The number of Medicare Advantage-Part D health plans that received a four-star rating or higher for 2021 rose four percentage points over 2017. Nearly half of the Medicare Advantage Part D plans fell in this category (49 percent) and on average the health plans received 4.06 stars.
As a result, more Medicare beneficiaries will have access to high-quality Medicare Advantage plans. Over three-quarters of Medicare Advantage beneficiaries (77 percent) will enroll in health plans that received four stars or higher. This represents an increase of eight percentage points over the past three years since 2017.
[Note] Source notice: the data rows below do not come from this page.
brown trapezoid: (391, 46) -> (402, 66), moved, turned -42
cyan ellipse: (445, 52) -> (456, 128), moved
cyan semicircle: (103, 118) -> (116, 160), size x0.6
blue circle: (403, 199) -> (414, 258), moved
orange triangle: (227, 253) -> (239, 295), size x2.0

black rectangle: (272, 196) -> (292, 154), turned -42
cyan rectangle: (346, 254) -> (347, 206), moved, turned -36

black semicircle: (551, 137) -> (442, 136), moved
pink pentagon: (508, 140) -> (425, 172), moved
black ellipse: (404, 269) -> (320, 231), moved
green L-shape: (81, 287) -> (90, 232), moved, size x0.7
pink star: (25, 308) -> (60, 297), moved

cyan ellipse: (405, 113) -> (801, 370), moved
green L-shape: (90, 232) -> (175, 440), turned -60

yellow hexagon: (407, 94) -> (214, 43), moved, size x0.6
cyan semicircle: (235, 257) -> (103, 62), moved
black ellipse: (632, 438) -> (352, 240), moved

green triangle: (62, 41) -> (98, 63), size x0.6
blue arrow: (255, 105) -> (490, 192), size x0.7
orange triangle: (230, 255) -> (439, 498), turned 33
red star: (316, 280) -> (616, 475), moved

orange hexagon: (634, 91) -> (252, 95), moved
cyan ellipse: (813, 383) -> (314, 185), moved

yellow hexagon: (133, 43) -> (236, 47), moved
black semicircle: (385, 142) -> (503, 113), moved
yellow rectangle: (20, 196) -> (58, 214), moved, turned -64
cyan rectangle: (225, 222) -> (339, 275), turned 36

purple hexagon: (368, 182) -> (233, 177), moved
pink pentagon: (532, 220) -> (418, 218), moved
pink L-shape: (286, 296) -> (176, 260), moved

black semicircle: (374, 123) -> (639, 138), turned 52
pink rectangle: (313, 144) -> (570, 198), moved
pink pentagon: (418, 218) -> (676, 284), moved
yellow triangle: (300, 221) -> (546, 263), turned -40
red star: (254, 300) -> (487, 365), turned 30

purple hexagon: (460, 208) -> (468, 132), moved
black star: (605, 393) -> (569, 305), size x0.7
This news comes on the heels of a recent CMS announcement that premiums would continue to drop in 2021. Medicare Advantage premiums will be the lowest that they have been in 14 years and 34.2 percent lower than 2017 levels.
“The historically low premiums for Medicare Advantage plans this year would mean little if they didn’t come paired with high-quality care,” said CMS Administrator Seema Verma.
“With nearly half of Medicare Advantage plans with drug coverage rated at four stars or higher, and more than three-quarters of beneficiaries in Medicare Advantage plans with drug coverage enrolled in such four-star plans, seniors are coming out on top in 2021.”
The quality for prescription drug plans was lower than Medicare Advantage plans, with the average star rating being 3.58 stars, only a .08 percentage point increase over 2020.
However, nearly all beneficiaries that have stand-alone Medicare Part D prescription drug plans (98 percent) will be in plans with 3.5 stars or more in 2021. That is 28 percent more beneficiaries in higher quality plans than last year.
The rating system looked different this year, due to the global coronavirus pandemic. CMS suspended HEDIS quality measures so that health plans could focus their energies on the pandemic response and recovery efforts.
Thankfully, when the shutdown occurred, most health plans had already collected most of the necessary data for 2019 quality measurement, Frank Micchiche, vice president of public policy and external relations at the National Committee for Quality Assurance (NCQA) said on the Healthcare Strategies podcast.
Micciche urged payers to consider a more drastic shift toward digital quality measures in light of the challenges they faced with manual data collection during the initial outbreak.